Boom per la nostra mozzarella di bufala

Un balzo ancora più evidente nel valore, che ha fatto registrare un incremento del 15,38%, passando dai 130 milioni di euro dei primi sei mesi del 2009 ai 150 milioni attuali. Sono positivi e incoraggianti i dati rilevati dal Consorzio per la Tutela della Mozzarella di Bufala Campana Dop, il solo organismo riconosciuto dal Ministero delle Politiche Agricole Alimentari e Forestali per la tutela, vigilanza, valorizzazione e promozione della DOP Mozzarella di Bufala Campana.
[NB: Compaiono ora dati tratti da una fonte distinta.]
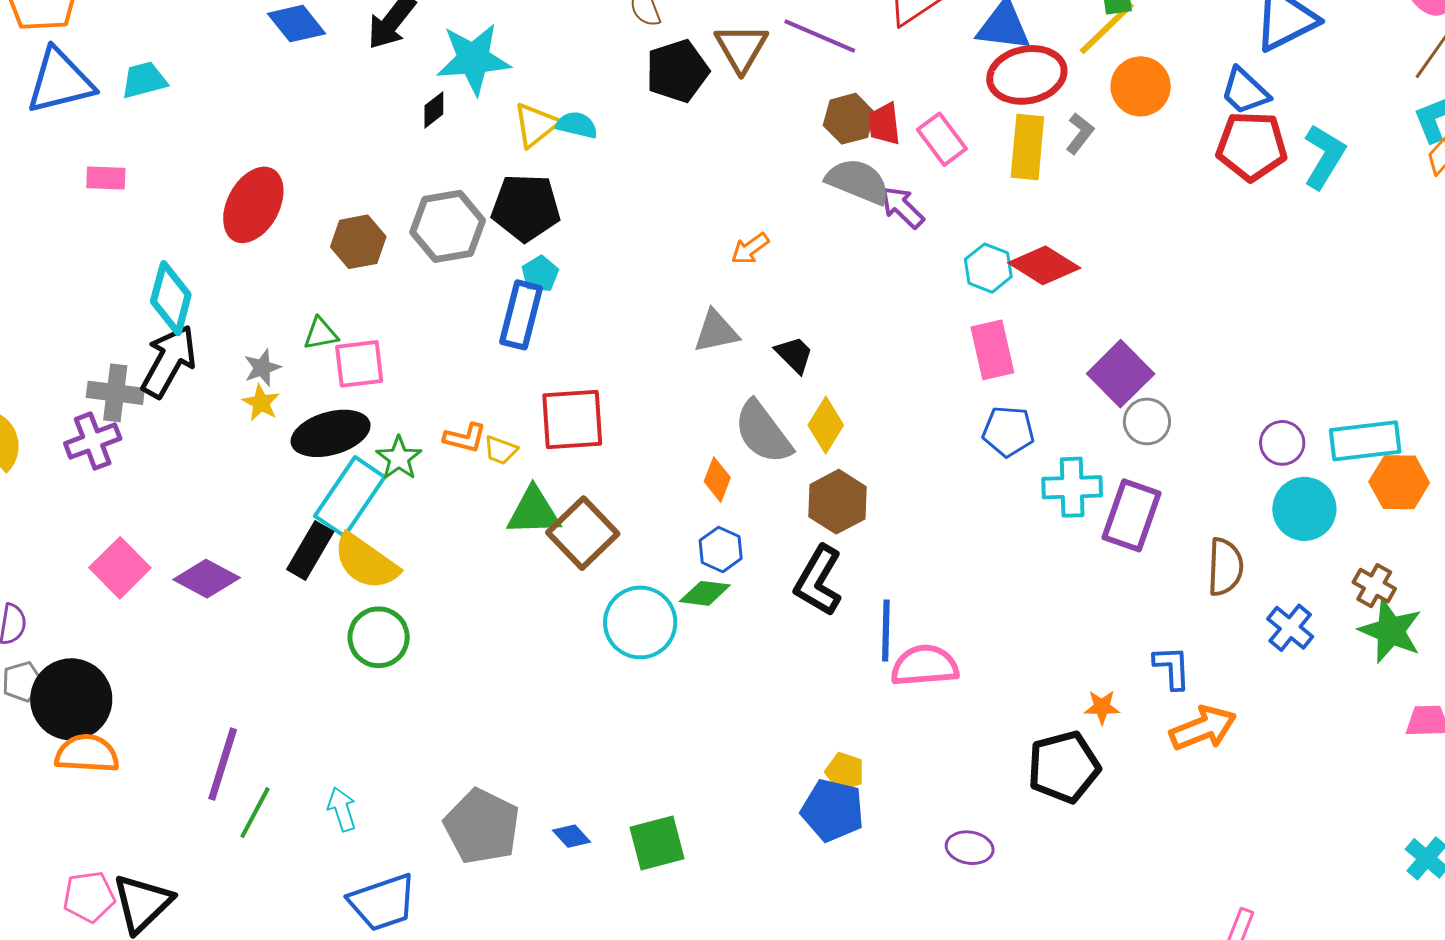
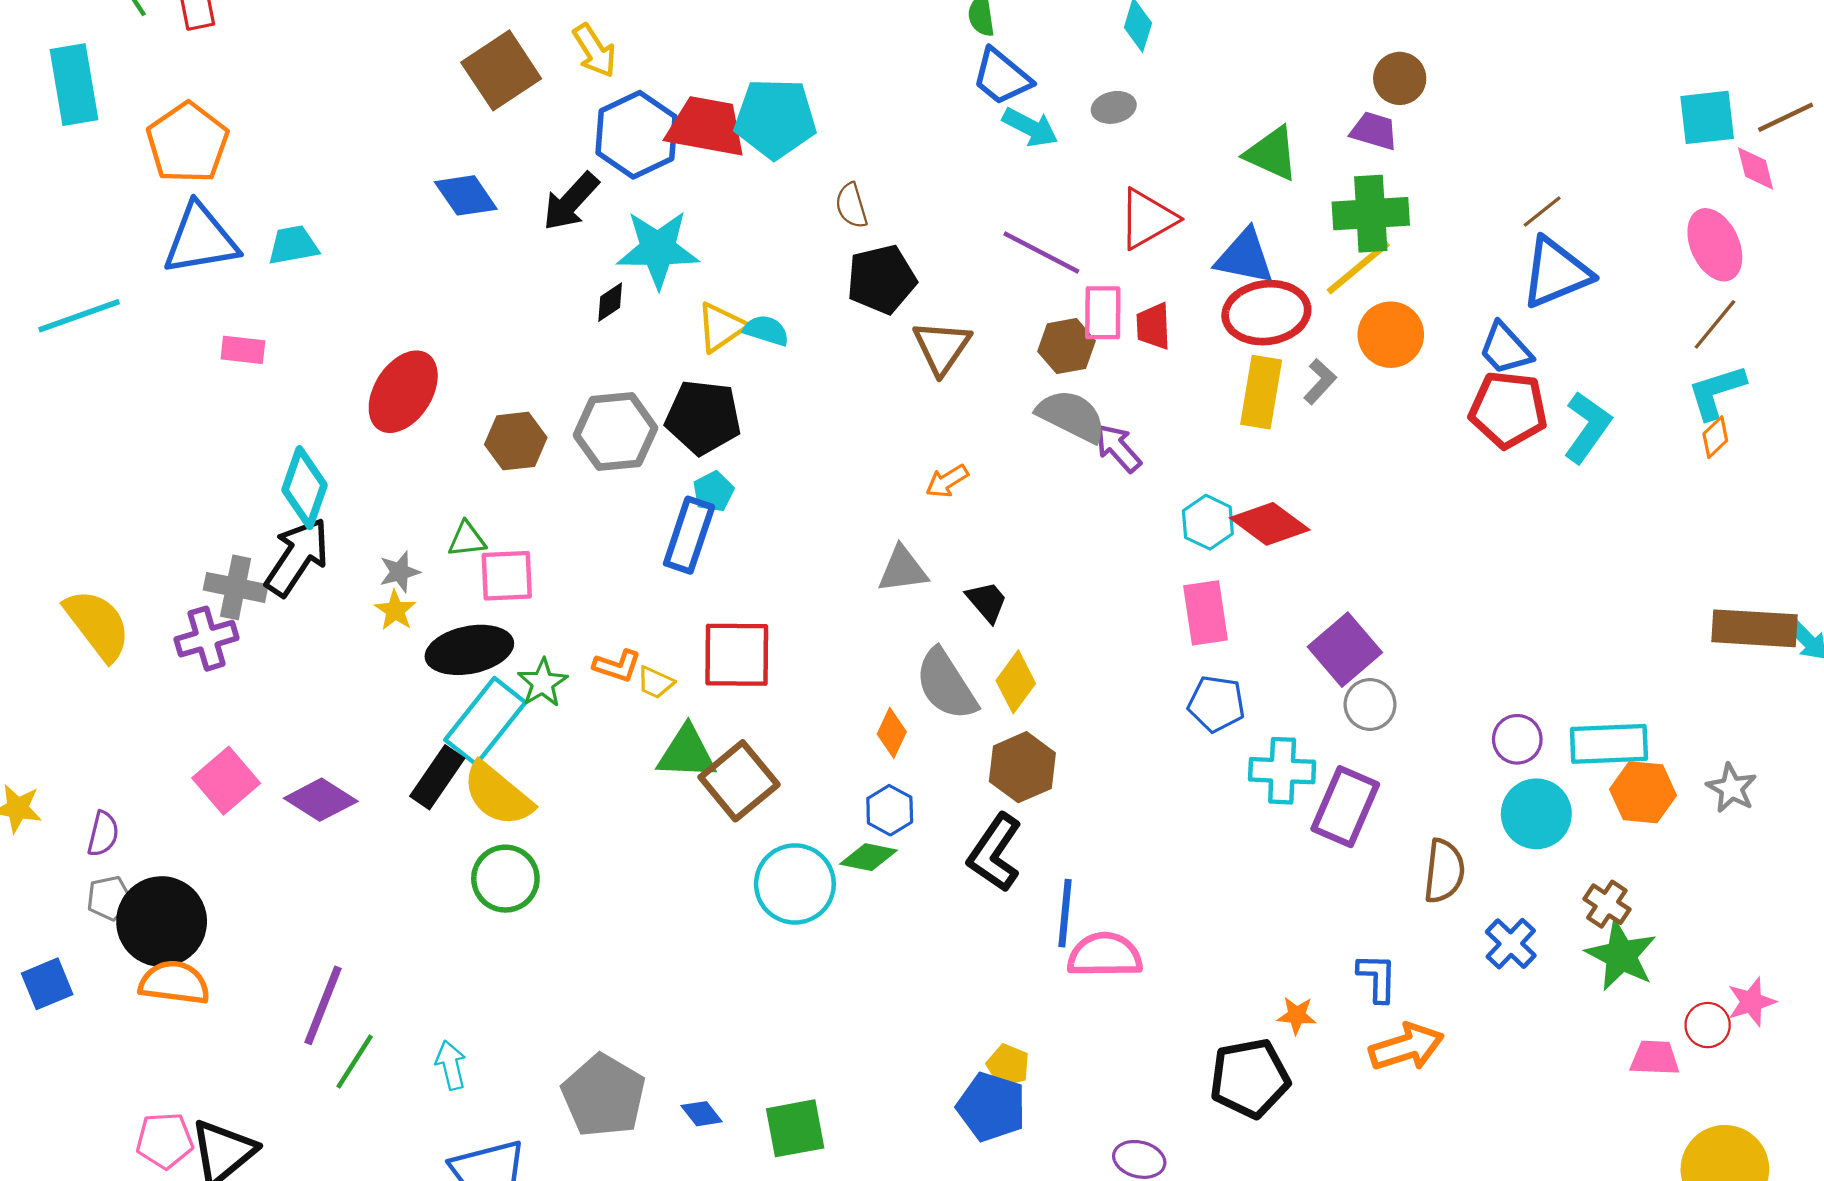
brown triangle: (741, 48) -> (942, 347), moved
red trapezoid: (884, 124) -> (1153, 326), moved
pink rectangle: (942, 139) -> (1103, 313), moved, turned 33

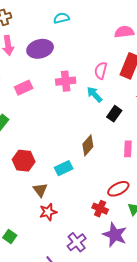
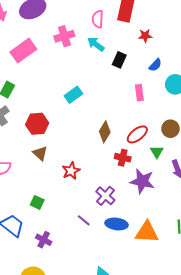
pink rectangle: (24, 88) -> (23, 51), size x1.4
brown diamond: (88, 145) -> (105, 132), moved
cyan rectangle: (64, 168) -> (73, 95), moved
brown triangle: (40, 190) -> (40, 153), moved

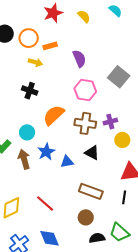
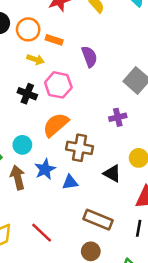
orange rectangle: (50, 46) -> (54, 40), turned 32
pink hexagon: (85, 90) -> (58, 85), moved
purple cross: (110, 122) -> (118, 117), moved
brown cross: (85, 123) -> (79, 148), moved
black triangle: (92, 153) -> (112, 173), moved

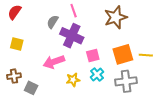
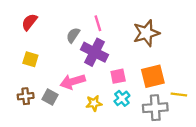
yellow line: (146, 55) -> (179, 95), moved
gray square: (31, 88) -> (50, 97), moved

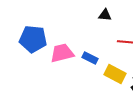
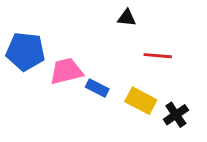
blue rectangle: (90, 58) -> (97, 88), moved

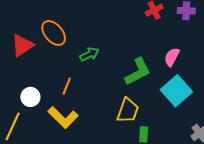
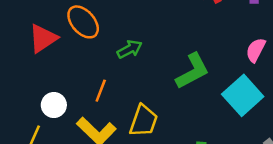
pink semicircle: (172, 57) -> (256, 50), moved
yellow trapezoid: (128, 111) -> (144, 121), moved

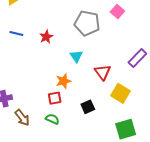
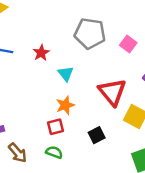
pink square: (117, 11) -> (128, 44), moved
cyan triangle: (76, 56) -> (66, 74), moved
red triangle: (103, 72) -> (112, 92), size x1.4

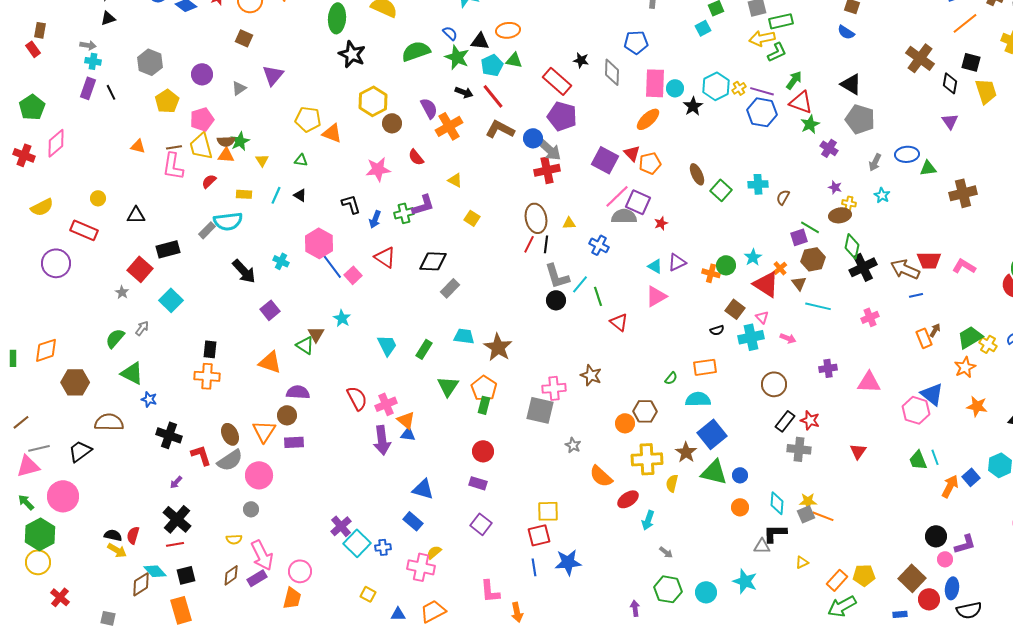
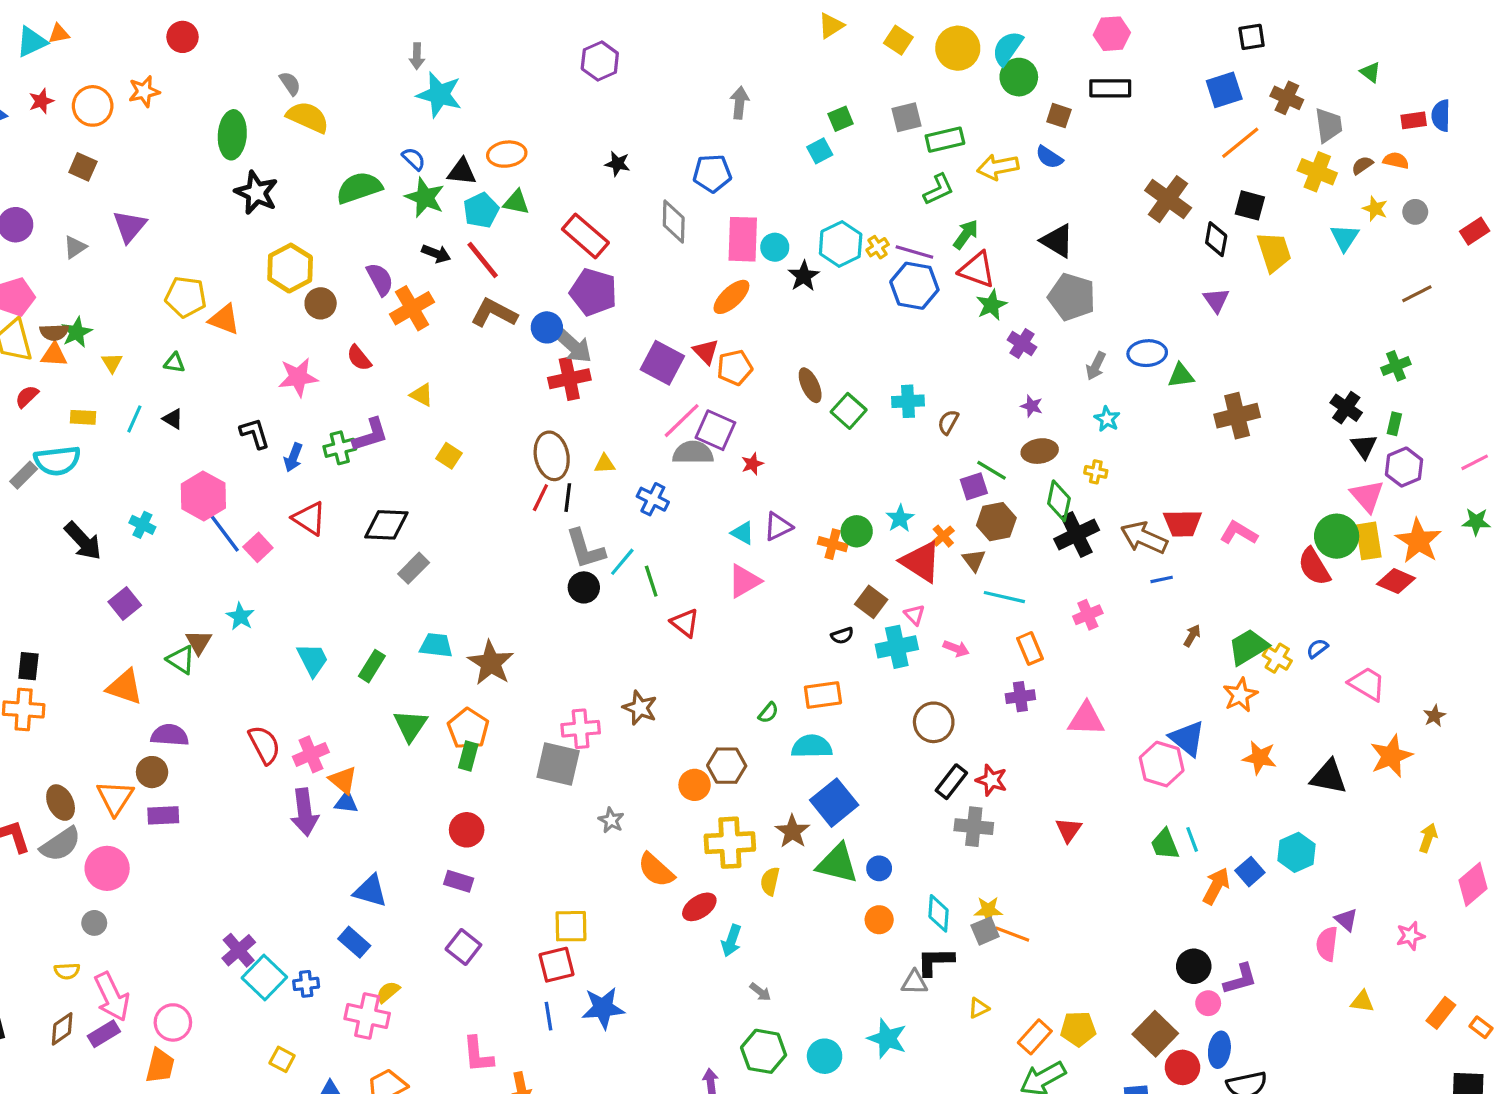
yellow arrow: (762, 38) -> (998, 167), moved
black star: (581, 60) -> (617, 164), moved
yellow cross: (849, 203) -> (1096, 472), moved
orange rectangle: (924, 338) -> (1030, 648), moved

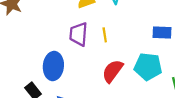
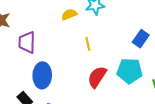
blue rectangle: (162, 33) -> (141, 39), turned -54
purple trapezoid: (79, 34) -> (27, 42), moved

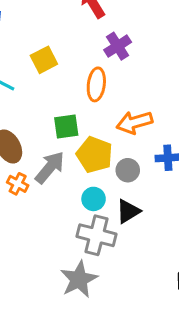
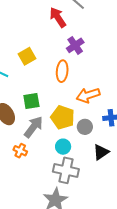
green square: (66, 127) -> (31, 101), moved
orange cross: (18, 184) -> (20, 151), moved
black triangle: (128, 211) -> (101, 152), moved

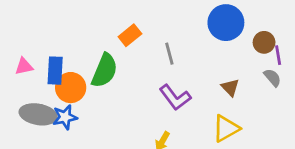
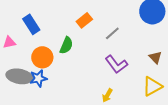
gray line: (169, 54) -> (112, 33), turned 63
blue rectangle: (55, 71) -> (31, 24), moved, turned -36
green semicircle: (104, 71) -> (66, 45), size x0.7

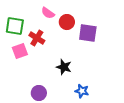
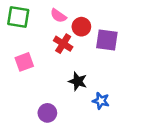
green square: (15, 26) -> (18, 17), moved
red cross: (37, 38) -> (63, 44), moved
blue star: (82, 91) -> (101, 101), moved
Nel primo semestre del 2010, i 2 milioni di kg in più prodotti sono un chiaro segnale in controtendenza nel settore agroalimentare, che (secondo i dati CIA) chiuderà l’anno in negativo, con un calo della produzione del 2% e che, nel primo semestre 2010, ha fatto registrare solo un +1,1% nei consumi. “La mozzarella di bufala dop si conferma uno dei prodotti anticrisi, amato dagli italiani e conosciuto in tutto il mondo. Sin dalla sua creazione il Consorzio ha puntato sulla qualità e la Mozzarella di Bufala Campana, l’unica ad avere ottenuto il riconoscimento DOP dall’Unione Europea, è tra i formaggi italiani maggiormente sottoposti a controllo. In un periodo di crisi e di contrazione dei consumi, grazie alla qualità del prodotto stiamo addirittura crescendo, sia nel volume che nel valore” – dichiara Luigi Chianese, Presidente del Consorzio Tutela Mozzarella di Bufala Campana.   “E’ la conferma che la bontà dei nostri prodotti, non solo è certificata, ma anche riconosciuta dai consumatori. Questo, per noi, è grande motivo di orgoglio e ci motiva a continuare il nostro percorso di tutela di un prodotto simbolo del made in Italy”.  Ogni anno sono prodotti in media 30 milioni di kg di mozzarelle di Bufala Campana e nell’ultimo ventennio la produzione è stata in costante crescita triplicando i volumi. La maggior parte della produzione viene consumata in Italia infatti viene esportato il 20%. In particolare, il 70% dei volumi destinati all’estero sono acquistati da Francia (21,3%), USA (19,7%), Germania (16,9%) e Regno Unito (16,4%).   Tra i canali di vendita, grazie all’artigianalità del prodotto, sono ancora forti il dettaglio tradizionale (26%) e la vendita diretta (13%), in crescita il settore Ho.Re.Ca. (8%) e stabile la grande distribuzione con il 47%.   Sono 300 mila i capi bufalini allevati in circa 2mila aziende agricole alla base della produzione casearia che ogni anno genera un fatturato di circa 300 milioni di euro alla produzione e 500 milioni al consumo.